Difference between K Means Clustering and Hierarchical Clustering

Cluster analysis or simply k means clustering is the process of partitioning a set of data objects into subsets. Each subset is a cluster such that the similarity within the cluster is greater and the similarity between the clusters is less. Cluster analysis is used in many applications such as business intelligence, image pattern recognition, Web search etc. To realize the importance of clustering we need to discuss with an application of it.

For example, we take the case of business intelligence. In business, intelligence clustering can be used in grouping the customers where the similarity within the group is then the similarity between the groups which facilitates the development of business strategies for enhancing customer relationship management. In the time of grouping, we go through several methods such as Partitioning Methods, Hierarchical Methods, Density-Based methods, Grid-based Methods.

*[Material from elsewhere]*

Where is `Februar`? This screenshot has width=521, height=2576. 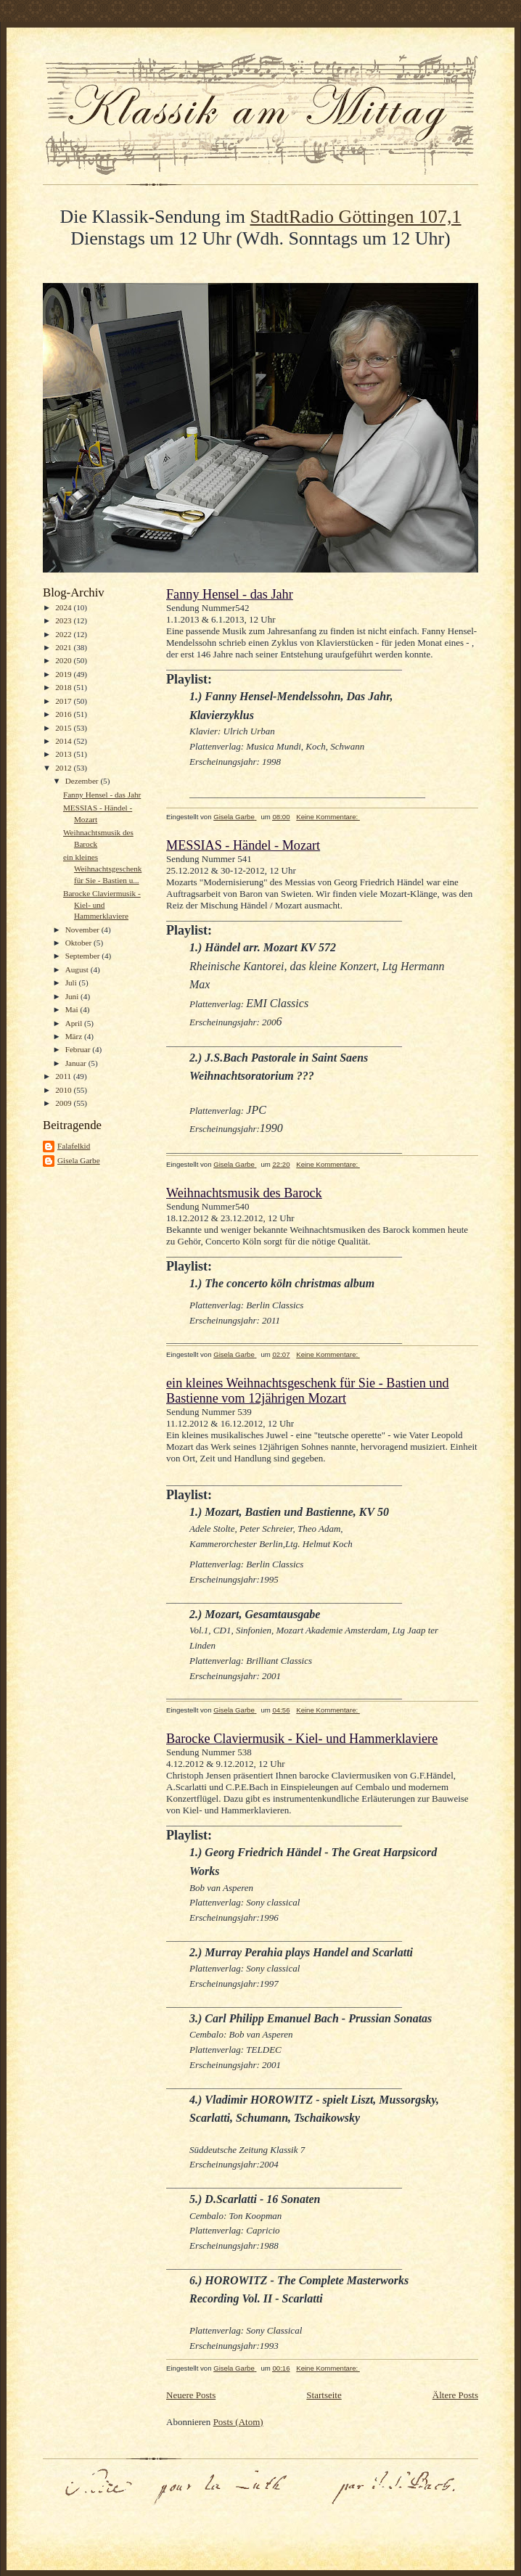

In Partitioning methods, we find the mutually exclusive cluster of spherical shape based on distance. In this case, we can use mean or median as a cluster centre to represent each cluster. It is helpful in the small and medium size of data.

In Hierarchical methods, we create hierarchical decomposition of the given set of data. We create hierarchical decomposition in two ways such as from bottom to the top or top to down. On the basis how we create hierarchical decomposition we divide this method into two approaches one is agglomerative approach and other is the divisive approach.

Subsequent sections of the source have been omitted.